Why would I have this calling? Am I to be the next Earl Scruggs or David Crowder? Probably not. At this point, only God knows the purpose. Maybe he just needs me to have calloused fingers. All I know is it’s my calling so I’m not gonna phone it in! (pun intended)

I’m reminded of Mr. Miyagi in The Karate Kid teaching Daniel “Wax on. Wax off.” Daniel didn’t know it at the time but Mr. Miyagi was teaching him a powerful defensive move by building those muscles and muscle memory. It wasn’t until Daniel had endured days of this seemingly pointless exercise that his sensei revealed the rewards of his teachings.

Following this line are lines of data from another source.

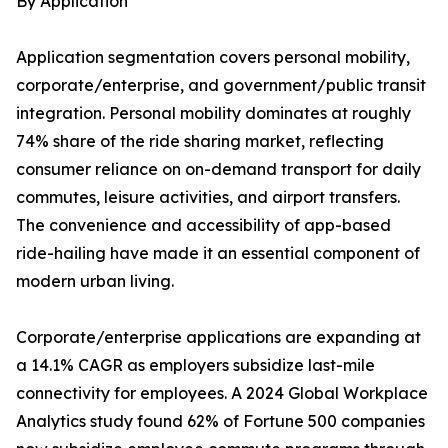
By Application
Application segmentation covers personal mobility,
corporate/enterprise, and government/public transit
integration. Personal mobility dominates at roughly
74% share of the ride sharing market, reflecting
consumer reliance on on-demand transport for daily
commutes, leisure activities, and airport transfers.
The convenience and accessibility of app-based
ride-hailing have made it an essential component of
modern urban living.
Corporate/enterprise applications are expanding at
a 14.1% CAGR as employers subsidize last-mile
connectivity for employees. A 2024 Global Workplace
Analytics study found 62% of Fortune 500 companies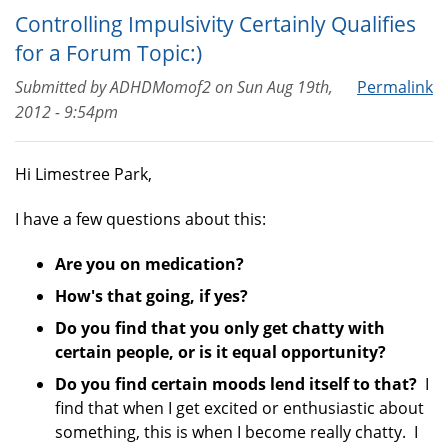
Controlling Impulsivity Certainly Qualifies
for a Forum Topic:)
Submitted by
ADHDMomof2
on
Sun Aug 19th,
Permalink
2012 - 9:54pm
Hi Limestree Park,
I have a few questions about this:
Are you on medication?
How's that going, if yes?
Do you find that you only get chatty with
certain people, or is it equal opportunity?
Do you find certain moods lend itself to that?
I
find that when I get excited or enthusiastic about
something, this is when I become really chatty. I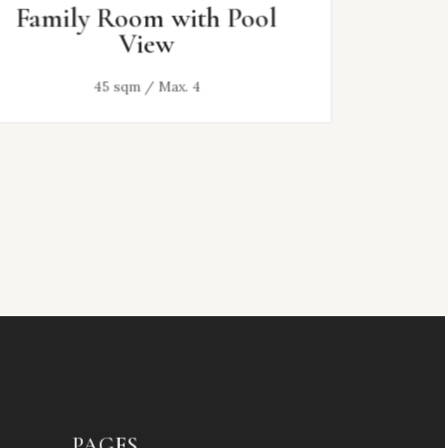
Family Room with Pool
Deluxe
View
45 sqm / Max. 4
28 sq
PAGES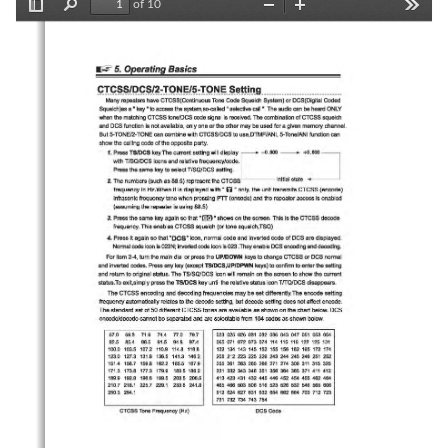
of 10
Toggle
Find
Zoom
Zoom
Tools
Sidebar
Out
In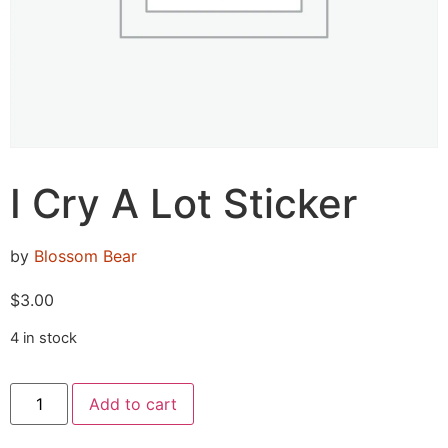
I Cry A Lot Sticker
by
Blossom Bear
$
3.00
4 in stock
Add to cart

So why didn’t Mr. Miyagi just tell Daniel “Hey, I’m gonna teach you these really useful karate moves by having you do some of my home improvements!” He just kept silent while Daniel worked. Theologian Helmut Thielicke calls this “the silence of higher thoughts”. It means that only God sees the big picture. We can’t comprehend it (see Isaiah 55:9). It’s when He’s mum on his complete plan and just gives us what we need to know. It’s when a parent says “because I said so” to a child questioning their authority. It’s when Mary and Martha ask Jesus why he wasn’t there before Lazarus died (John 11:1-44).

You see, at its root, any calling from God is a call just to walk with Him day by day. Each day you have to rely on Him even if that day won’t be as rewarding as you’d hope. I will continue to practice my banjo day by day knowing that I will have some good days and some days I want to chuck it out the window. But I will continue to walk with Him. And he will walk with me.

So be mindful of God’s callings. Even the difficult ones. We won’t always be given the full picture making it all the more challenging and confusing. But rest in the fact that it is God who gave the call. He’s there at the finish line cheering you on!